June 28, 2016 — At first blush, Chairman Wheeler’s SRO Spectrum Frontiers speech at the Press Club last week sounded really good. Free up spectrum now to be ready for 5G in 2020! Put Spectrum in the Hands of the Innovators! Get Government Out of the Way! Make America Number One in 5G! Maybe I am catching Rio Olympic fever (no pun intended), but it all sounded so good.
But the speech brought up a number of questions. Is it a good idea to sell more spectrum to the carriers who apparently don’t have enough money to build out the spectrum that they already have? If the carriers hold off on deploying 5G, does the government step in and sell the spectrum to someone else? How does the FCC deal with spectrum warehousing by those carriers that spent billions on the frequencies at auction?
And I am not so sure about Chairman Wheeler’s comments about our leadership in 4G. AT&T’s entry into 4G was driven not by the love of innovation but because the iPhone was bringing down its 3G networks. Even today, South Korea seems to be moving faster.
SK Telecom launched LTE-Advanced with download speeds twice that of LTE back in 2013, well before the United States. Two years ago, a PC World headline trumpeted “South Korea Wireless Speed Leaves U.S. Service in the Dust” with speeds for 300 Mbps up to 450 Mbps.
Tony Bradley, principal, Bradly Strategy Group, wrote in that same PC World article that the South Korean wireless providers do not use significantly more advanced technologies but achieve the speed with “a few tweaks in how they deliver service.”
“The broadband and wireless service providers have never demonstrated a willingness to invest or innovate beyond the bare minimum necessary,” Bradly wrote.
The truth is the carriers will invest in 5G technologies if they enable them to monetize their spectrum, whether its virtual reality, multimedia steaming or any of the plethora of IoT uses. They will do it because it is critical to their fiscal health.
To lead the world in 5G, wireless carriers must spend billions of dollars for spectrum, innovate new technologies and build out vast networks.
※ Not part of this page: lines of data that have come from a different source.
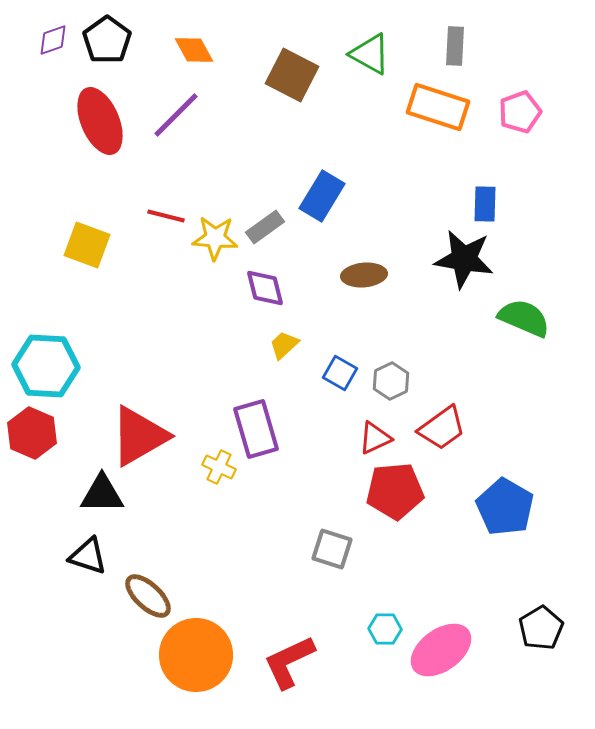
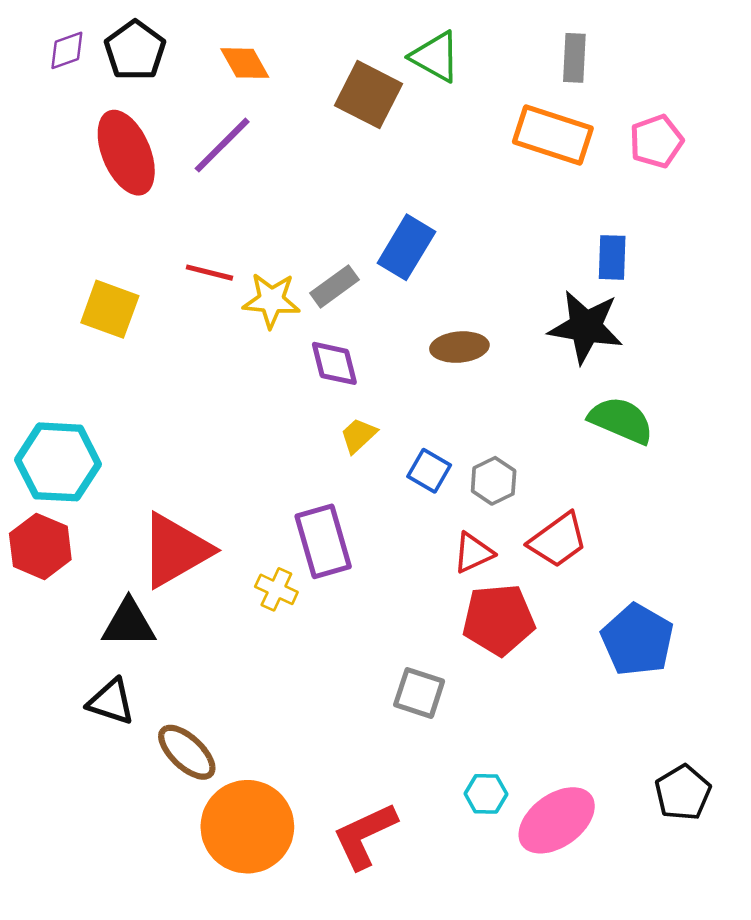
green triangle: (370, 54) -> (435, 57), moved
green semicircle: (524, 318) -> (621, 420), moved

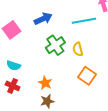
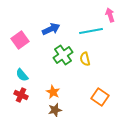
cyan semicircle: (14, 66) -> (22, 75), turned 32
orange square: (87, 76) -> (100, 97), moved

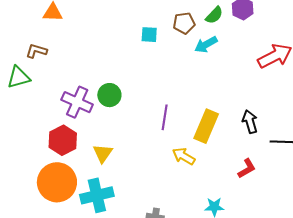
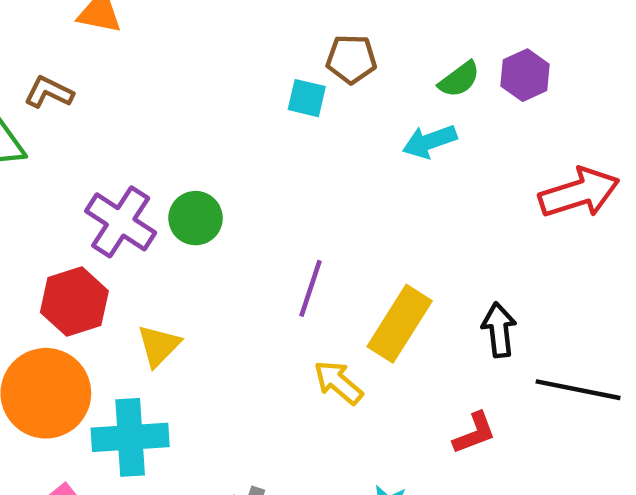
brown pentagon: (184, 23) -> (351, 59), moved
At the same time that possibly one of them builds out a nationwide first responder network. And create shareholder value. To the degree that the Spectrum Frontiers initiative facilitates 5G, that is a good thing. But let us remember it is up to the carriers’ bottom lines to to determine when they move forward with 5G on a mass scale. No amount of jingoism will make it happen.